This morning as I was taking a walk I saw this desert agave (century plant) in bloom. I stopped to take a picture of it (with my iPhone) and just then this blue bird landed on the branch. Obviously, it’s not a shot I could have planned!
Part of what I love about photography is that it helps me to focus (metaphorically–the camera does the literal stuff all on its own) and to pay attention.
When I first began to take ‘photo walks’–heading out with my camera and the intention only of wandering and seeing what I might see, not worrying about wasting film (yes, this was in the days of film, and yes, the idea of wasting film on random shots and then having to pay to develop it was definitely something to overcome) I was amazed at how much enjoyment I got out of these simple excursions. That was over ten years ago.
In that time I’ve taken a lot more photos, taught workshops and classes in photography (one of my favorites is definitely photopiece, a great experience started by my friend Leanna Creel) and tried to continue to refine my capacity to be mindful, to pay attention, having fun with photography, but also ‘practicing’ it, as in a ‘spiritual practice’ that helps me to be aware and awake to the beauty of the world around me.

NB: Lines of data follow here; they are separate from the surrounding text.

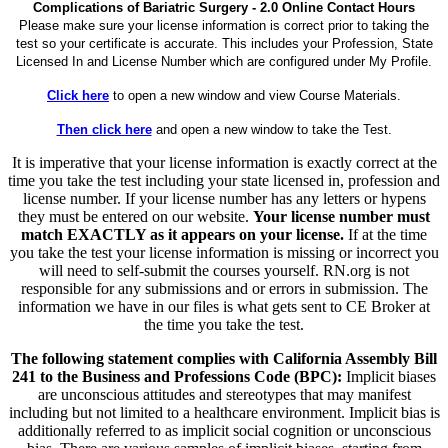
Complications of Bariatric Surgery - 2.0 Online Contact Hours
Please make sure your license information is correct prior to taking the
test so your certificate is accurate. This includes your Profession, State
Licensed In and License Number which are configured under My Profile.
Click here
to open a new window and view Course Materials.
Then click here
and open a new window to take the Test.
It is imperative that your license information is exactly correct at the
time you take the test including your state licensed in, profession and
license number. If your license number has any letters or hypens
they must be entered on our website.
Your license number must
match EXACTLY as it appears on your license.
If at the time
you take the test your license information is missing or incorrect you
will need to self-submit the courses yourself. RN.org is not
responsible for any submissions and or errors in submission. The
information we have in our files is what gets sent to CE Broker at
the time you take the test.
The following statement complies with California Assembly Bill
241 to the Business and Professions Code (BPC):
Implicit biases
are unconscious attitudes and stereotypes that may manifest
including but not limited to a healthcare environment. Implicit bias is
additionally referred to as implicit social cognition or unconscious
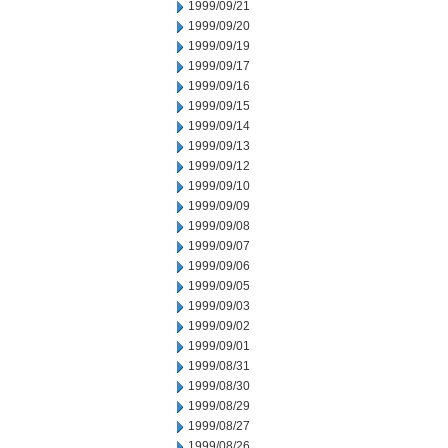
1999/09/21
1999/09/20
1999/09/19
1999/09/17
1999/09/16
1999/09/15
1999/09/14
1999/09/13
1999/09/12
1999/09/10
1999/09/09
1999/09/08
1999/09/07
1999/09/06
1999/09/05
1999/09/03
1999/09/02
1999/09/01
1999/08/31
1999/08/30
1999/08/29
1999/08/27
1999/08/26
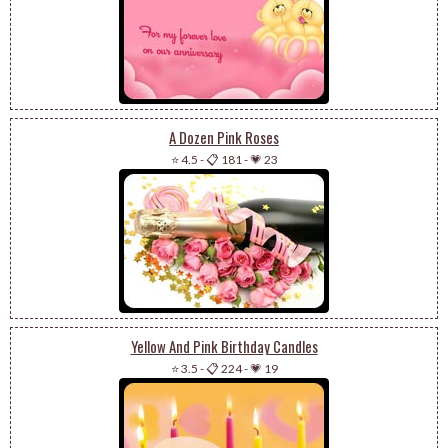
A Dozen Pink Roses
⭐ 4.5
-
📋 181
-
💗 23
Yellow And Pink Birthday Candles
⭐ 3.5
-
📋 224
-
💗 19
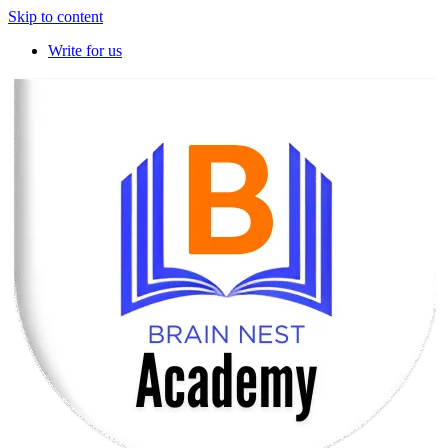
Skip to content
Write for us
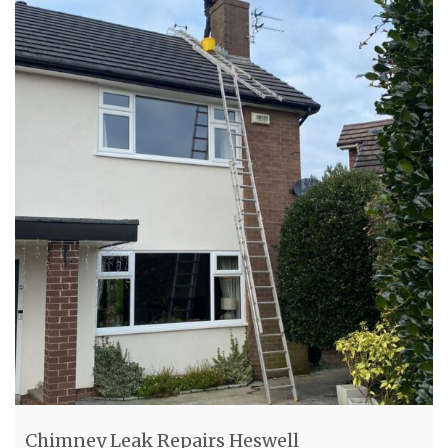
Chimney Leak Repairs Heswell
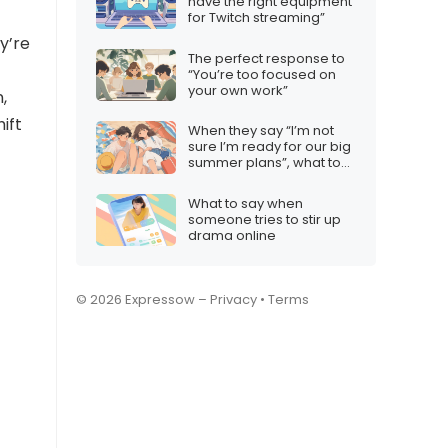
have the right equipment
for Twitch streaming”
ey’re
The perfect response to
“You’re too focused on
your own work”
,
ift
When they say “I’m not
sure I’m ready for our big
summer plans”, what to
say
What to say when
someone tries to stir up
drama online
© 2026 Expressow –
Privacy
•
Terms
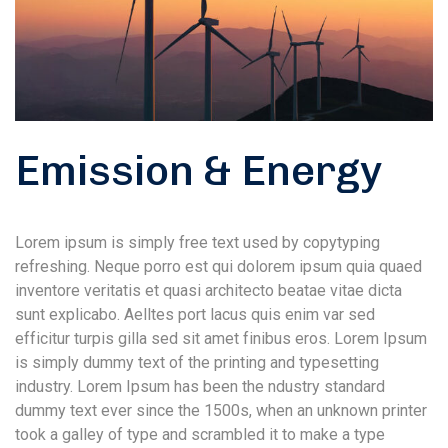
Emission & Energy
Lorem ipsum is simply free text used by copytyping
refreshing. Neque porro est qui dolorem ipsum quia quaed
inventore veritatis et quasi architecto beatae vitae dicta
sunt explicabo. Aelltes port lacus quis enim var sed
efficitur turpis gilla sed sit amet finibus eros. Lorem Ipsum
is simply dummy text of the printing and typesetting
industry. Lorem Ipsum has been the ndustry standard
dummy text ever since the 1500s, when an unknown printer
took a galley of type and scrambled it to make a type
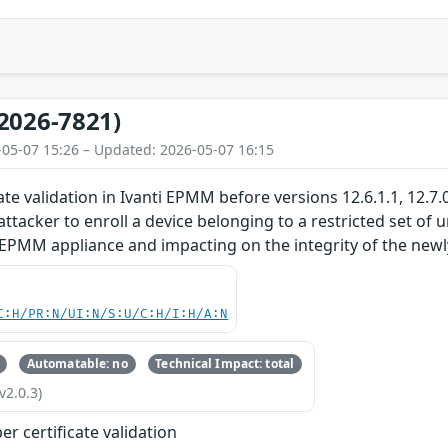
2026-7821)
-05-07 15:26 – Updated: 2026-05-07 16:15
ate validation in Ivanti EPMM before versions 12.6.1.1, 12.7.
ttacker to enroll a device belonging to a restricted set of 
EPMM appliance and impacting on the integrity of the newly 
C:H/PR:N/UI:N/S:U/C:H/I:H/A:N
Automatable: no
Technical Impact: total
v2.0.3)
r certificate validation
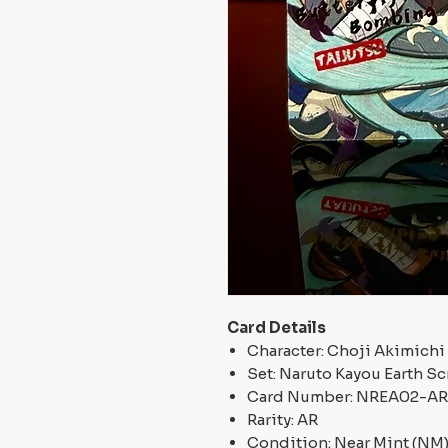
Card Details
Character: Choji Akimichi
Set: Naruto Kayou Earth Scr
Card Number: NREA02-A
Rarity: AR
Condition: Near Mint (NM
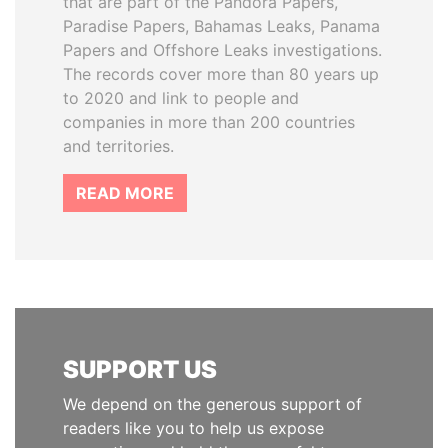
that are part of the Pandora Papers,
Paradise Papers, Bahamas Leaks, Panama
Papers and Offshore Leaks investigations.
The records cover more than 80 years up
to 2020 and link to people and
companies in more than 200 countries
and territories.
READ MORE
SUPPORT US
We depend on the generous support of
readers like you to help us expose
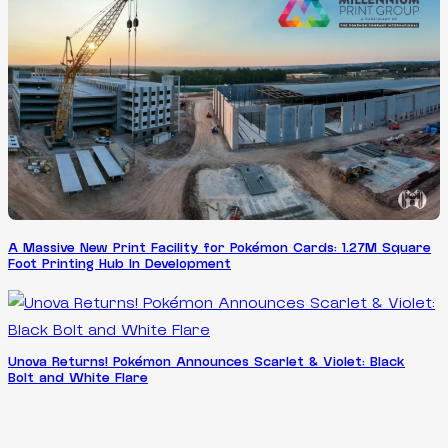
A Massive New Print Facility for Pokémon Cards: 1.27M Square
Foot Printing Hub In Development
Unova Returns! Pokémon Announces Scarlet & Violet: Black
Bolt and White Flare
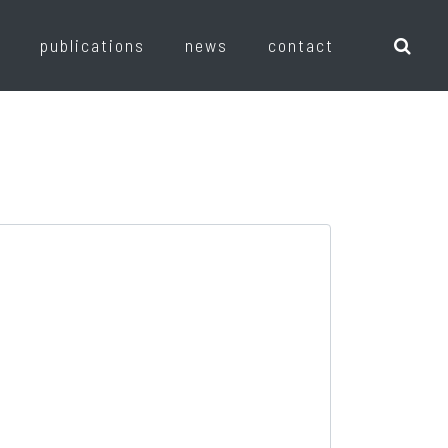
publications
news
contact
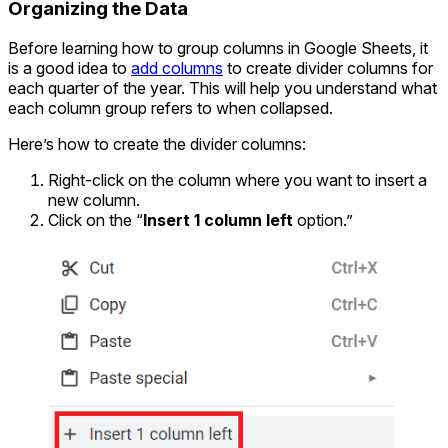
Organizing the Data
Before learning how to group columns in Google Sheets, it
is a good idea to
add columns
to create divider columns for
each quarter of the year. This will help you understand what
each column group refers to when collapsed.
Here’s how to create the divider columns:
Right-click on the column where you want to insert a
new column.
Click on the “
Insert 1 column left
option.”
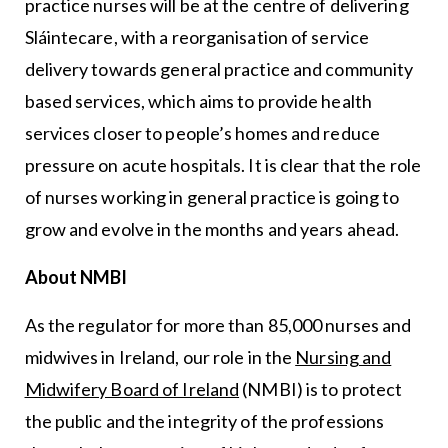
practice nurses will be at the centre of delivering
Sláintecare, with a reorganisation of service
delivery towards general practice and community
based services, which aims to provide health
services closer to people’s homes and reduce
pressure on acute hospitals. It is clear that the role
of nurses working in general practice is going to
grow and evolve in the months and years ahead.
About NMBI
As the regulator for more than 85,000 nurses and
midwives in Ireland, our role in the
Nursing and
Midwifery Board of Ireland
(NMBI) is to protect
the public and the integrity of the professions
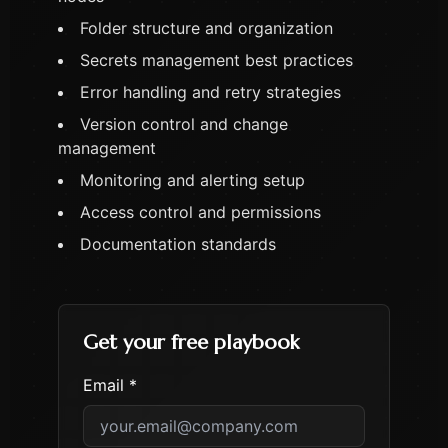
Folder structure and organization
Secrets management best practices
Error handling and retry strategies
Version control and change
management
Monitoring and alerting setup
Access control and permissions
Documentation standards
Get your free playbook
Email *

Lent, the season leading up to Easter, is typically practiced by some sort of act of ‘penitence’ or giving up, doing without–some way of emptying ourselves of ‘self’ so that we can make room for God, goes the tradition. I wonder if Lent might also be a season for being intentional about paying attention–of taking time to ’empty ourselves’ of busyness or excess ‘noise’ in our lives so that we open up space to be aware and present?